### Data extract
#####
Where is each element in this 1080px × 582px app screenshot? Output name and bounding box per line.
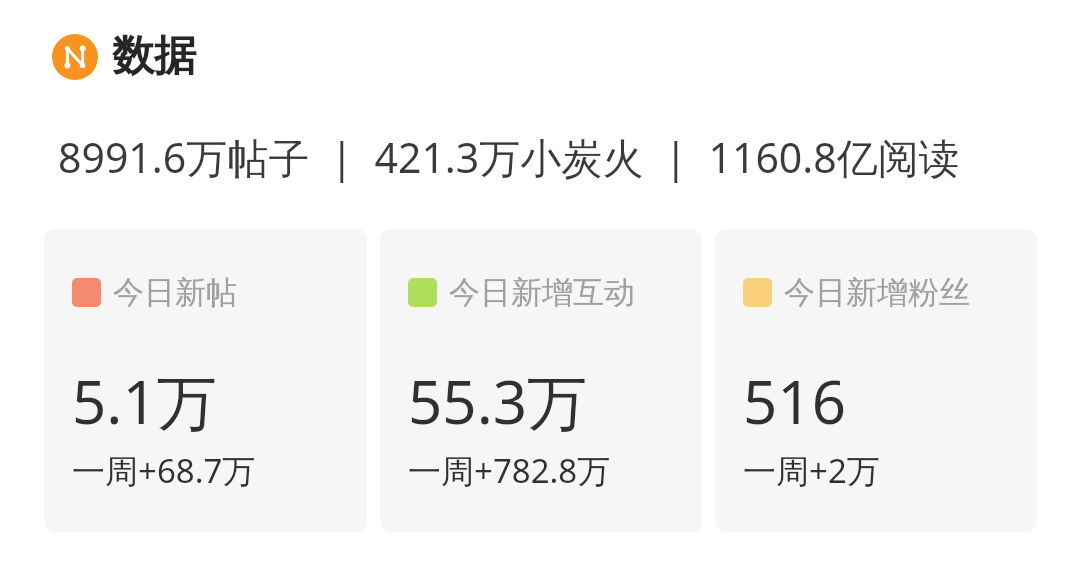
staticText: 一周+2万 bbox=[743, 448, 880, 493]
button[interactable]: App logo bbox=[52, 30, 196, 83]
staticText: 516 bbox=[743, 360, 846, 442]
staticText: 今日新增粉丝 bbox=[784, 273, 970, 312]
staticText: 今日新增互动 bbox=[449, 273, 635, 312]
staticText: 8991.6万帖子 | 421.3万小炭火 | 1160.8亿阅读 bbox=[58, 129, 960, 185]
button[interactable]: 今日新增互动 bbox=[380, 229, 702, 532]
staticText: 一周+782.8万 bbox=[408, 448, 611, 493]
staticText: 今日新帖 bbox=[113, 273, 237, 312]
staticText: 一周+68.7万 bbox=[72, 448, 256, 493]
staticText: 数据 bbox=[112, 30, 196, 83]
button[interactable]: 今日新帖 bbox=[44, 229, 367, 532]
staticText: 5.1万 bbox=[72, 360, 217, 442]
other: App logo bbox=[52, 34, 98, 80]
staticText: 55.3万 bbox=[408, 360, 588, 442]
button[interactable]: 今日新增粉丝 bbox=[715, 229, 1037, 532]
#####
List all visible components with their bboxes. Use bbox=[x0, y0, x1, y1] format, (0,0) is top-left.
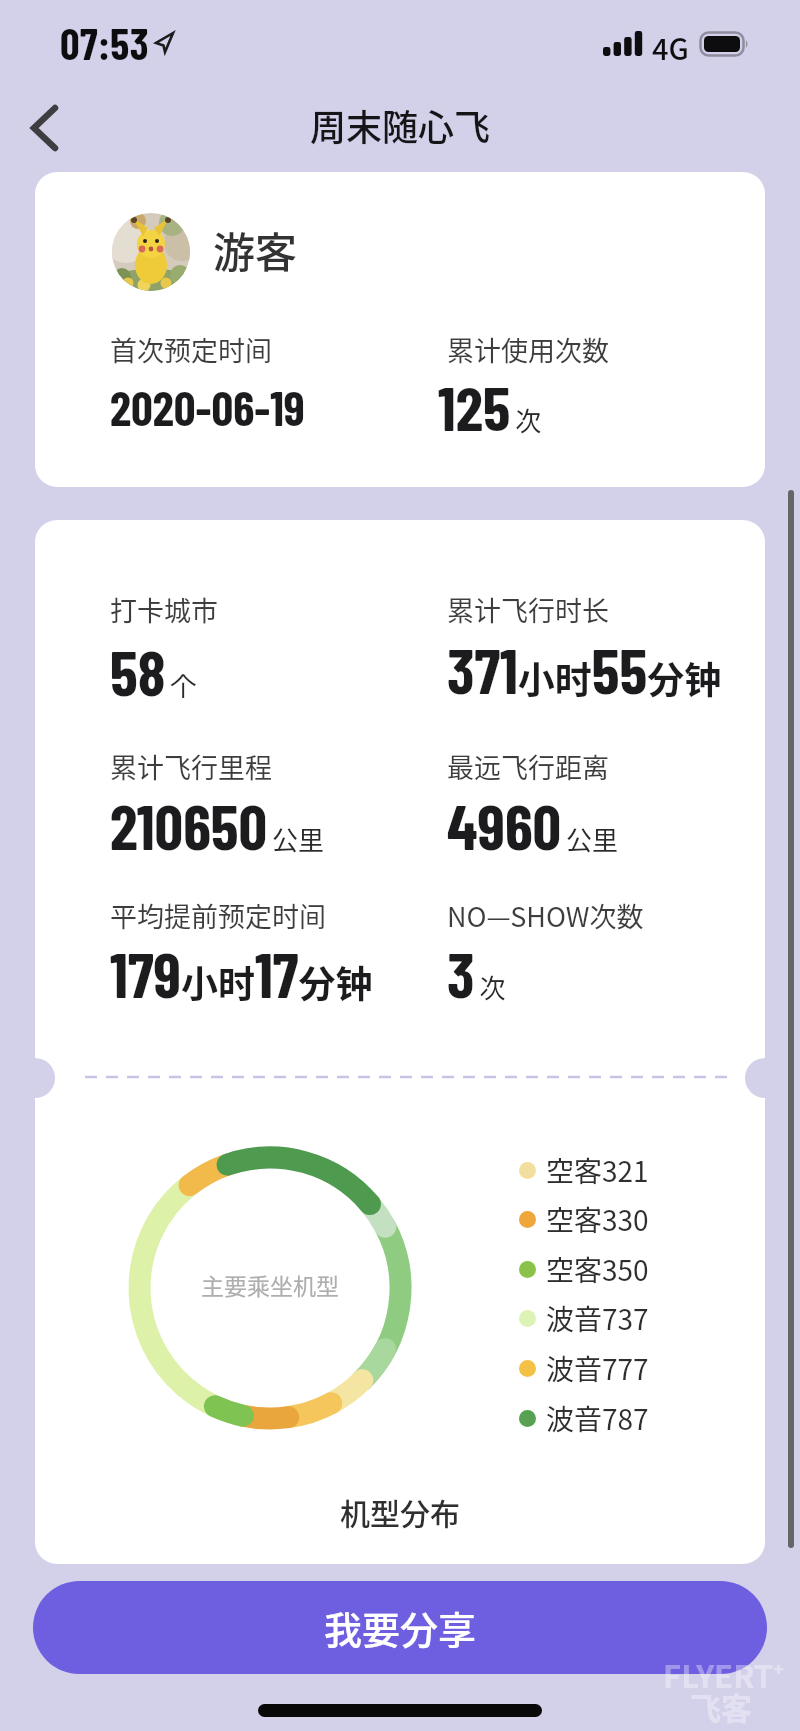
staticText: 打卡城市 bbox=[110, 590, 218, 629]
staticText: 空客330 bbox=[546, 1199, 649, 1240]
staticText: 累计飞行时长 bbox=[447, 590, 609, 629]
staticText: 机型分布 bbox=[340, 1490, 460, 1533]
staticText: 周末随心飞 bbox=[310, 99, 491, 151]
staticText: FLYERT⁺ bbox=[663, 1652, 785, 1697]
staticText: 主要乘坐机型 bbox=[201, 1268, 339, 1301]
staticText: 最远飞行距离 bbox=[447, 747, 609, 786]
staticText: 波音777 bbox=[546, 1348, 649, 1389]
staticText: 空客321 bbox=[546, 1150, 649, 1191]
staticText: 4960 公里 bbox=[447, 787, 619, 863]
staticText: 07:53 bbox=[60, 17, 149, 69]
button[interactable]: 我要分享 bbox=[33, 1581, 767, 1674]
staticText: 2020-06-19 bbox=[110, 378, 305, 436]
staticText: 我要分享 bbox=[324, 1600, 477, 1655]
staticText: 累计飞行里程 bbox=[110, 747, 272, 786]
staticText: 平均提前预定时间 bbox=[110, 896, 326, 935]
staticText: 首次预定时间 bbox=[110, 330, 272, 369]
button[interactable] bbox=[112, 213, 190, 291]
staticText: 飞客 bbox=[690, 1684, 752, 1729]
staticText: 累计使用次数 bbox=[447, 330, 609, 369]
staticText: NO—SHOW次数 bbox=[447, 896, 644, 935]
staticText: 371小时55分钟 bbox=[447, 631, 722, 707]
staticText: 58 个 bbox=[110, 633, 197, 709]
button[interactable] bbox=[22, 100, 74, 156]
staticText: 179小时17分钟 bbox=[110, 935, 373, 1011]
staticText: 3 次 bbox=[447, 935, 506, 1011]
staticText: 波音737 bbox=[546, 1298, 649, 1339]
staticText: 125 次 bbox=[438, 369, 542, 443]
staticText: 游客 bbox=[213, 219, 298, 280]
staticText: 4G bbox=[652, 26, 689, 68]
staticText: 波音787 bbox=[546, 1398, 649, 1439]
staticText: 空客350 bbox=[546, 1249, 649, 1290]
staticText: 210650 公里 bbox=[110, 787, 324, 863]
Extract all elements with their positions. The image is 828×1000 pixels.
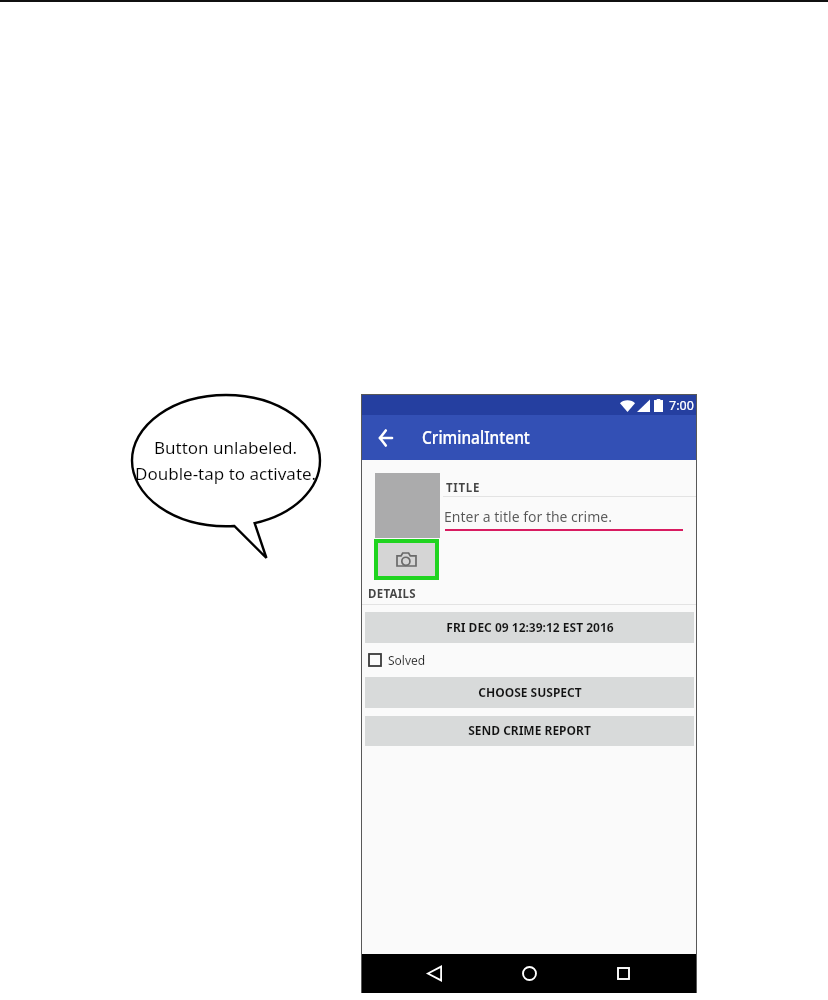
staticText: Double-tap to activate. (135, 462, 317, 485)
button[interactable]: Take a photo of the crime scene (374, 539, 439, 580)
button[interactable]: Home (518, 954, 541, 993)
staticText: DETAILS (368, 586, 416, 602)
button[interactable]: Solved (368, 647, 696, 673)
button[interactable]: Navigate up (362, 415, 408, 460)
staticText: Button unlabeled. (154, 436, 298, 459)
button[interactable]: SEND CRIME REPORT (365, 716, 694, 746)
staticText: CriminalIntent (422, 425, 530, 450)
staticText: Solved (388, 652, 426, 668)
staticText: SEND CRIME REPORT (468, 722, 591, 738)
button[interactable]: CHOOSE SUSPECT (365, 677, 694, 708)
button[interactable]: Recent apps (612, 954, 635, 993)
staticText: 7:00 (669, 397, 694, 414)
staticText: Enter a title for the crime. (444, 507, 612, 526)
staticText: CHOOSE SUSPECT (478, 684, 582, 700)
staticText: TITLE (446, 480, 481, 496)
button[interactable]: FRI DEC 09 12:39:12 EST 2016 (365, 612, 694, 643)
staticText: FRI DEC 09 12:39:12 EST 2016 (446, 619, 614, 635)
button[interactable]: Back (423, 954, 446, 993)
#####
### What you should do
Count the lines in the records above that hold the word "REPORT", and give only that number.

### Answer area
2